Letter from the Committee with the Army, to the Committee of Safety.
"In Obedience to the Command of the House, the Lord General dispatched Mr. Copley, Commissary General of the Musters, to desire a safe Convoy for all such as his Excellency should send with the Petition of both Houses to His Majesty; and Yesterday Morning Mr. Copley returned with this inclosed Answer, by which your Lordships may perceive, that His Majesty absolutely refuseth to receive any Petition by any Address of the Lord General, as One who is there expressed to be the Principal in the Number of those whom the King hath proclaimed Traitors. This we humbly conceive to be a most high Indignity and Scorn cast upon the Authority of the Parliament (in the Person of his Excellency, unto whom they have committed the Care and Government of their Army, in which their Religion and Safety is so much concerned), and a final and utter Rejection of the submissive, dutiful, and earnest Desires of Peace, so often laid at His Feet, with the Cries and Groans of His loving and loyal Subjects.
Worcester, 18th October, 1642.
Declaration to be drawn, for an Association to be entered into by the Kingdom.
"Whereas it doth appear, by divers Evidences, that Papists have free Access and Resort unto His Majesty, and have Commands and Employments in His Army, and Commissions issued unto them for raising of Forces; and whereas it doth likewise appear, that there are Negociations in divers Parts beyond the Seas, for bringing of strange Forces into the Kingdom; and whereas it doth appear, by the Letter of the Earl of Dorsett, being dated the 16th of October, that His Majesty doth refuse all Addresses or Petitions from the Parliament, made by the Lord General; and that it is unsafe to send any Messenger from the Parliament to His Majesty: The House doth now therefore Resolve and Declare, That they will oblige themselves to a mutual Assistance of one another, and of the whole Kingdom, for Defence of the Protestant Religion, the Privilege of Parliament, and the Liberty and Property of the Subject; and that a strict Association be prepared, and entered into by the whole Kingdom, to this Purpose.
"1. That Papists have free Access and Resort to His Majesty, and have Commands and Employments in His Army; an Information was read at the Conference, of a Gentleman of good Quality, that when His Majesty was at Chester, he was an Eye Witness that the Lord Taffe and the Lord Dillon, in actual Rebellion with the Rebels in Ireland, are very near His Majesty, and have Command in the Army, and one Doctor Mere, indicted in Ireland, and found guilty by the Jury of High Treason, and being escaped into England, is with and near His Majesty, and made Doctor to Prince Rupert; also one Sir John Dungan, indicted in Ireland for High Treason for being actually in Rebellion in Ireland, escaped, and is now with His Majesty: All these he did see frequently to resort to His Majesty, and had Consultation and Countenance with Him.

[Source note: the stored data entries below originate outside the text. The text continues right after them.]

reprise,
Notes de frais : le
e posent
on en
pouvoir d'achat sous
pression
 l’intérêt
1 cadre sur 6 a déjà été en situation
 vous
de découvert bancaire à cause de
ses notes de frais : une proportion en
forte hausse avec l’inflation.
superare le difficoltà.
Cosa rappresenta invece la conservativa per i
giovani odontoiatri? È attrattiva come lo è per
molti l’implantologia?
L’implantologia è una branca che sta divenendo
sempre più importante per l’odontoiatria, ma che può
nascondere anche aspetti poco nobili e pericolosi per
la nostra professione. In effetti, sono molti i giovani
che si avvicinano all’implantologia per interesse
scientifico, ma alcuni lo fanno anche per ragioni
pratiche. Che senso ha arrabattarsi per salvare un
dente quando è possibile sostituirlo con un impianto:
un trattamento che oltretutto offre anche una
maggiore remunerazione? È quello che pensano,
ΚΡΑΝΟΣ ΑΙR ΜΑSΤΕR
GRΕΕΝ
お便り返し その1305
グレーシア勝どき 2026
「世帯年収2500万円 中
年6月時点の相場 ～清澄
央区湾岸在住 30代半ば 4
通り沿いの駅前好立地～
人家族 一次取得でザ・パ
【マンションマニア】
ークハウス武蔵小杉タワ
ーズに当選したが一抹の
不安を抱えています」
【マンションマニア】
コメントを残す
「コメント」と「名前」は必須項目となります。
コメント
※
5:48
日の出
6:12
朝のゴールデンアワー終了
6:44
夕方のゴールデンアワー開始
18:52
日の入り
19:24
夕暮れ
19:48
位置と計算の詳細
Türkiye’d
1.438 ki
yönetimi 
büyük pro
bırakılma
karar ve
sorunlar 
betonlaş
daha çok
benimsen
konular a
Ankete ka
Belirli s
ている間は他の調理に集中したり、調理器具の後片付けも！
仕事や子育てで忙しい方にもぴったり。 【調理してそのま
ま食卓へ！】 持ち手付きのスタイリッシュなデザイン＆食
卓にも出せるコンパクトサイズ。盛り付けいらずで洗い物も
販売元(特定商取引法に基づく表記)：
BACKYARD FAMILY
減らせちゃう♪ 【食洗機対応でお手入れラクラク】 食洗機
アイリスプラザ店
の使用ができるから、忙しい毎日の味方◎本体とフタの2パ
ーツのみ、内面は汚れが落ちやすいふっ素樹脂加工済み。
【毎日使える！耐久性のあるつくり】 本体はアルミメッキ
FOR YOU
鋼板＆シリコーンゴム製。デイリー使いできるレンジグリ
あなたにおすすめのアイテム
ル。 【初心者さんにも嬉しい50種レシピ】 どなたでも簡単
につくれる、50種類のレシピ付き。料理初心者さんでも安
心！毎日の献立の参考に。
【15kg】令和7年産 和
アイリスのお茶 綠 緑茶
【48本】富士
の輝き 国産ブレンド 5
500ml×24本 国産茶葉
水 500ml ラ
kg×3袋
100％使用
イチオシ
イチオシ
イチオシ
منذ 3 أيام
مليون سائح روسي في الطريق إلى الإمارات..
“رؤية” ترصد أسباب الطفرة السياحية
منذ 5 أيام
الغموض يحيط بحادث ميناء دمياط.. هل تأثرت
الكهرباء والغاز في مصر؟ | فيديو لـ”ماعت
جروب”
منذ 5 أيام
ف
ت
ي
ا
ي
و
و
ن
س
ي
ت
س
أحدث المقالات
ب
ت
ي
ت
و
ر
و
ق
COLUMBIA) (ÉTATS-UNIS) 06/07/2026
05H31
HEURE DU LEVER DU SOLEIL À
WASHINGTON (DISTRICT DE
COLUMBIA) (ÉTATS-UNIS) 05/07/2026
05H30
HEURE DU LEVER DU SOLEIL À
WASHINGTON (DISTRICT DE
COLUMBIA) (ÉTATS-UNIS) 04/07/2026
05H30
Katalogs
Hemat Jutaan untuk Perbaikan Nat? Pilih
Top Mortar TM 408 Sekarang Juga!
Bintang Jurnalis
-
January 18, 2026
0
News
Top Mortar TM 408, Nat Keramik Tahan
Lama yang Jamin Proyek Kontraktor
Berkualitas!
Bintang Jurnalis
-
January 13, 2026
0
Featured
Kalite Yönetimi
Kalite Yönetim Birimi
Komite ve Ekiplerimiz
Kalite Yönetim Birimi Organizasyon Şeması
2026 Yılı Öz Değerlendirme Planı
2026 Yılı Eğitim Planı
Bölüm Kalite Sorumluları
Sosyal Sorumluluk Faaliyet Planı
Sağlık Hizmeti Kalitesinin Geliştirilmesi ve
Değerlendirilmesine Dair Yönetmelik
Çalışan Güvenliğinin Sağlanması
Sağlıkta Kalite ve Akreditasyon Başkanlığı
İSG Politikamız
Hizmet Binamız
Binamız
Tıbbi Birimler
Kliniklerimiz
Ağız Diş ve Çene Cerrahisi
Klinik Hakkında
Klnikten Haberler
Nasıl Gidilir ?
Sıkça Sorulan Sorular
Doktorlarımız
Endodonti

"Concerning Commissions that are issued out to Papists, it was averred, that the House of Commons have divers Letters, written to Mr. Blackston, a Member of their House, from divers Gentlemen of very good Worth and Quality; which says, that the Earl of Newcastle hath granted out Commissions (by virtue of Authority derived from the King) to divers known and professed Recusants of the Bishoprick of Durham, and the Counties of Northumb. Cumberland, and Westm'land, for the raising of Eight Thousand Men, Papists, which are to join with the King's Army; and that the Papists in Lanchashire and other Parts have Commissions to beat up Drums, for the raising of Voluntiers, Papists, to join with the King against the Parliament.

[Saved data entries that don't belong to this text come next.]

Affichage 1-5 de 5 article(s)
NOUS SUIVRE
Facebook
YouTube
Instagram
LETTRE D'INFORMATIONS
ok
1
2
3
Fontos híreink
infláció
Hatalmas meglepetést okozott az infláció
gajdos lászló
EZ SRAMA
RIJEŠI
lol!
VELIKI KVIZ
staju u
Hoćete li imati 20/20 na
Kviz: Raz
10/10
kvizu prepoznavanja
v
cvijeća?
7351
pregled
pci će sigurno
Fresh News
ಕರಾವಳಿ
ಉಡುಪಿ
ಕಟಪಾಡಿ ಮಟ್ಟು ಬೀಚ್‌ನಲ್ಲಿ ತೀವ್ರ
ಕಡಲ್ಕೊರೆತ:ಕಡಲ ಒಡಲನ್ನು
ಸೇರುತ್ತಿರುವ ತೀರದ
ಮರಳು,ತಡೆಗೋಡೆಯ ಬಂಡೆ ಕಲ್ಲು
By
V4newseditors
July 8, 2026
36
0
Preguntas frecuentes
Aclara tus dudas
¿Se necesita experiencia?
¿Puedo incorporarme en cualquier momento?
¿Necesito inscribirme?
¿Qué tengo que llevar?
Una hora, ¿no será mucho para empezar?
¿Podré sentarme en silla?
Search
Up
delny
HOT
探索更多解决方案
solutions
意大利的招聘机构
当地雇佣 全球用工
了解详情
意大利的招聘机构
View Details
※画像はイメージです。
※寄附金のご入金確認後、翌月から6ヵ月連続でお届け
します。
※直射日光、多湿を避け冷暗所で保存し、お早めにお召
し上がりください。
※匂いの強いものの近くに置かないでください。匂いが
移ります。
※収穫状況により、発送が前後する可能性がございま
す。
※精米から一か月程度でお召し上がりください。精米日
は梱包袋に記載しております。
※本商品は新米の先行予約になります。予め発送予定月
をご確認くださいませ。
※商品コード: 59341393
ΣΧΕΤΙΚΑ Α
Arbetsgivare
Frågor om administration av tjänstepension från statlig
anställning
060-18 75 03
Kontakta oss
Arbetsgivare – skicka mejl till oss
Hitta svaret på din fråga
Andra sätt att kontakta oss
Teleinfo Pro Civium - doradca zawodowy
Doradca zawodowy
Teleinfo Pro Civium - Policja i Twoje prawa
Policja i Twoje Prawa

"For to make it appear that there are Negociations, in divers Parts beyond the Seas, for bringing of strange Forces into the Kingdom, the House of Commons produced Letters, which (fn. 3) they had received from The Hague and other Places, that Sir John Henderson and Colonel Cockeram were gone from thence into Denmarke, to raise Forces, to come for Newcastle, and to join with the other Forces against the Parliament.

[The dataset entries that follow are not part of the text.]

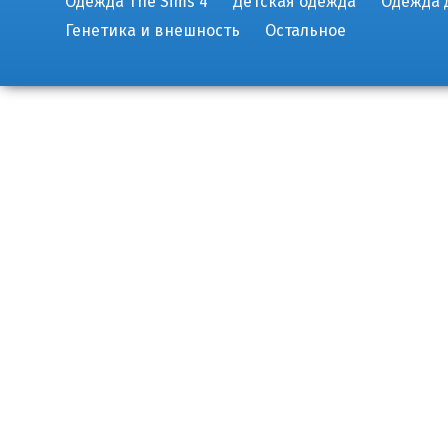
Одежда The Sims 4
Детская одежда
Одежда 
Генетика и внешность
Остальное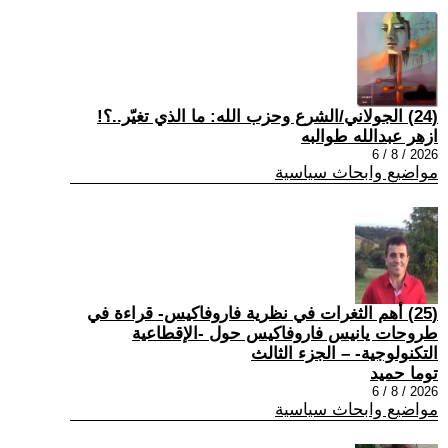
(24) الجولاني/الشرع وحزب الله: ما الذي تغيّر..؟!
ازهر عبدالله طوالبه
2026 / 8 / 6
مواضيع وابحاث سياسية
(25) أهم الثغرات في نظرية فاروفاكيس- قراءة في
طروحات يانيس فاروفاكيس حول -الإقطاعية
التكنولوجية- – الجزء الثالث
توما حميد
2026 / 8 / 6
مواضيع وابحاث سياسية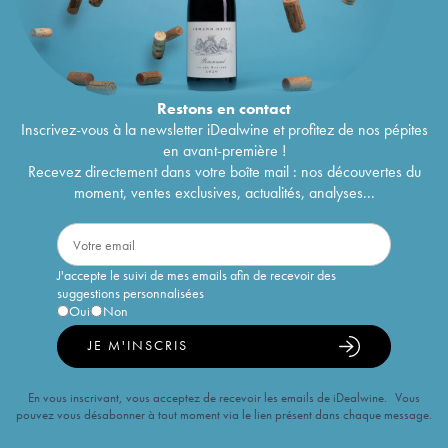
Restons en
contact
Inscrivez-vous à la newsletter iDealwine et profitez de nos pépites
en avant-première !
Recevez directement dans votre boîte mail : nos découvertes du
moment, ventes exclusives, actualités, analyses...
J'accepte le suivi de mes emails afin de recevoir des
suggestions personnalisées
Oui
Non
JE M'INSCRIS
En vous inscrivant, vous acceptez de recevoir les emails de iDealwine. Vous
pouvez vous désabonner à tout moment via le lien présent dans chaque message.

Message from the H. C. about the Declaration for an Association;
and about communicating to the City the King's Refusal of receiving the Petition.
2. They agree in sending a Committee of both Houses into London; and, if their Lordships please to name a Number of Lords, the House of Commons will appoint a proportionable Number of their Members to join with their Lordships.
L. Mayor to call a Common Hall for that Purpose.
Then this House Ordered, That a Committee of Nine Lords should be appointed to go into London, with a Committee of the House of Commons, to communicate all the Particulars of the late Conference to them; and that an Order be presently sent to the Lord Mayor of London, to command him to call a Common Hall, to be ready at Two of the Clock To-morrow in the Afternoon.
Answer to the H. C.
That this House hath appointed Nine Lords, to go with a Committee of the House of Commons into London; and that this House (fn. 4) hath sent to command the Lord Mayor of London to call a Common Hall, to meet at Two of the Clock To-morrow in the Afternoon.
Order for Mr. Bulstrode to be Colonel of Trained Bands and Voluntiers of The Chiltern Hundreds.
"The Lords and Commons in Parliament, being informed that great Numbers of armed Forces, raised and employed against the Parliament, are now marching towards the County of Bucks, and that divers well-affected Persons in the said Country are willing to draw themselves into a Body, the better to resist and oppose the said Forces, and to preserve the Peace of their Country, and to defend themselves, their Families, and Estates, from Rapine and Spoil; and taking Notice of the good Affections of Henry Bulstrode, Esquire do hereby authorize and appoint the said Henry Bulstroode, to raise all the Forces of Foot, of the Trained Bands and Voluntiers, within the Three Hundreds of The Chilterne of the said County; and them to command, and to be Colonel over them, and to appoint Captains and Officers for the Voluntiers under him; and such Forces as he shall raise, to cause to be trained, mustered, and exercised, and to lead, conduct, and march with him to such Rendezvous within the said County or without, and to join with such other Forces of the said County, or any other Forces, and to do and execute and perform all such Directions and Commands, for the Purposes abovementioned, as the said Henry Bulstrode shall from Time to Time receive from both Houses of Parliament, from the Lord General of the Army for Defence of the King and Parliament, the Committee of the Lords and Commons for the Safety of the Kingdom, the Lieutenant of the said County, Richard Greenevile Esquire, High Sheriff of the said County, the Deputy Lieutenants of the said County, or from any of them."
Ordinance for the E. of Warwick to appoint Commanders in the Navy, in the English and Irish Seas.
"Whereas the Lords and Commons in Parliament assembled have nominated and appointed the Right Honourable Rob't Earl of Warwicke, to be Admiral of the Fleet, and all other Ships, as well such as are upon the English as the Irish Coasts: It is therefore thought fit, and so Ordered and Ordained, by the Lords and Commons in Parliament assembled, That the said Earl of Warwicke is hereby authorized to appoint Commanders of all such Ships already upon the said Coast of Ireland, or that shall hereafter be during his continuing Admiral as aforesaid; streightly charging and commanding all Captains, Masters, and Mariners, to be obedient to such Order and Direction as they shall receive from his Lordship, and such Vice Admiral and other Commanders in Chief as shall be appointed by him, during the Absence of the said Earl of Warwicke from his said Charge of Admiral as aforesaid."